» **Activity**:
Any picture in the records below stays out; return everything else exactly.

» **Provided records**:
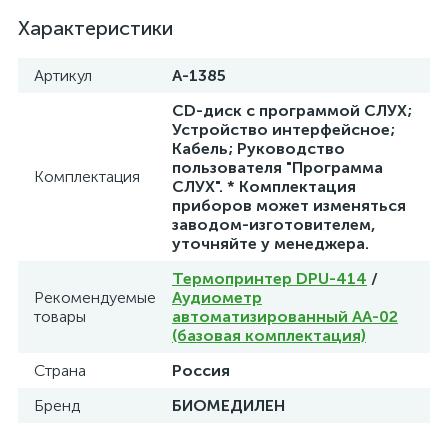
Характеристики
Артикул
A-1385
CD-диск с программой СЛУХ;
Устройство интерфейсное;
Кабель; Руководство
пользователя "Программа
Комплектация
СЛУХ". * Комплектация
приборов может изменяться
заводом-изготовителем,
уточняйте у менеджера.
Термопринтер DPU-414
/
Рекомендуемые
Аудиометр
товары
автоматизированный АА-02
(базовая комплектация)
Страна
Россия
Бренд
БИОМЕДИЛЕН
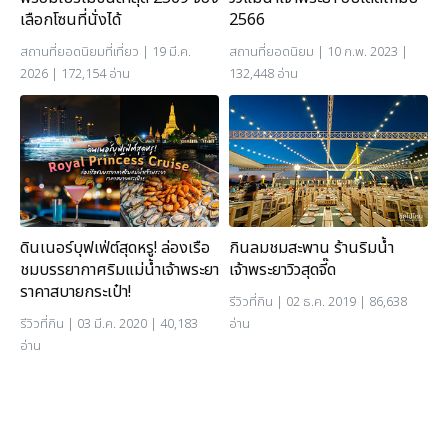
2566
เลือกโซนที่นั่งได้
สถานที่ยอดนิยม
| 10 ก.พ. 2023 |
สถานที่ยอดนิยม
ที่เที่ยว
| 19 มี.ค.
132,448 อ่าน
2026 | 172,154 อ่าน
ดินเนอร์บุฟเฟ่ต์สุดหรู! ล่องเรือ
กินลมชมสะพาน ร้านริมน้ำ
ชมบรรยากาศริมแม่น้ำเจ้าพระยา
เจ้าพระยาวิวสุดจี๊ด
ราคาสบายกระเป๋า!
รีวิวที่กิน
| 02 ธ.ค. 2019 | 86,638
รีวิวที่กิน
| 03 มี.ค. 2020 | 40,183
อ่าน
อ่าน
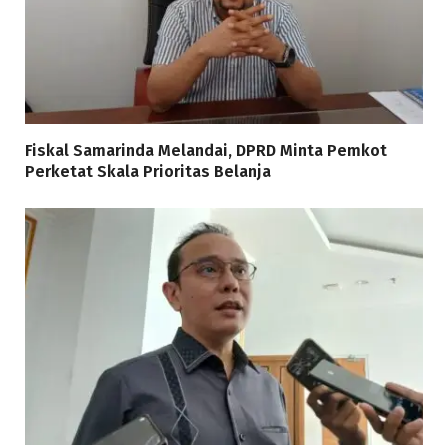
Fiskal Samarinda Melandai, DPRD Minta Pemkot
Perketat Skala Prioritas Belanja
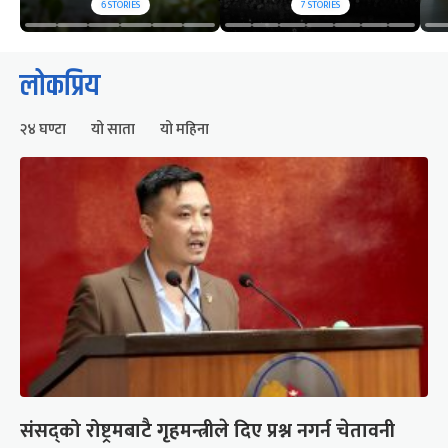
6
STORIES
7
STORIES
लोकप्रिय
२४ घण्टा
यो साता
यो महिना
संसद्को रोष्ट्रमबाटै गृहमन्त्रीले दिए प्रश्न नगर्न चेतावनी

» **Result below**:
Характеристики
Артикул
A-1385
CD-диск с программой СЛУХ;
Устройство интерфейсное;
Кабель; Руководство
пользователя "Программа
Комплектация
СЛУХ". * Комплектация
приборов может изменяться
заводом-изготовителем,
уточняйте у менеджера.
Термопринтер DPU-414
/
Рекомендуемые
Аудиометр
товары
автоматизированный АА-02
(базовая комплектация)
Страна
Россия
Бренд
БИОМЕДИЛЕН
2566
เลือกโซนที่นั่งได้
สถานที่ยอดนิยม
| 10 ก.พ. 2023 |
สถานที่ยอดนิยม
ที่เที่ยว
| 19 มี.ค.
132,448 อ่าน
2026 | 172,154 อ่าน
ดินเนอร์บุฟเฟ่ต์สุดหรู! ล่องเรือ
กินลมชมสะพาน ร้านริมน้ำ
ชมบรรยากาศริมแม่น้ำเจ้าพระยา
เจ้าพระยาวิวสุดจี๊ด
ราคาสบายกระเป๋า!
รีวิวที่กิน
| 02 ธ.ค. 2019 | 86,638
รีวิวที่กิน
| 03 มี.ค. 2020 | 40,183
อ่าน
อ่าน
Fiskal Samarinda Melandai, DPRD Minta Pemkot
Perketat Skala Prioritas Belanja
6
STORIES
7
STORIES
लोकप्रिय
२४ घण्टा
यो साता
यो महिना
संसद्को रोष्ट्रमबाटै गृहमन्त्रीले दिए प्रश्न नगर्न चेतावनी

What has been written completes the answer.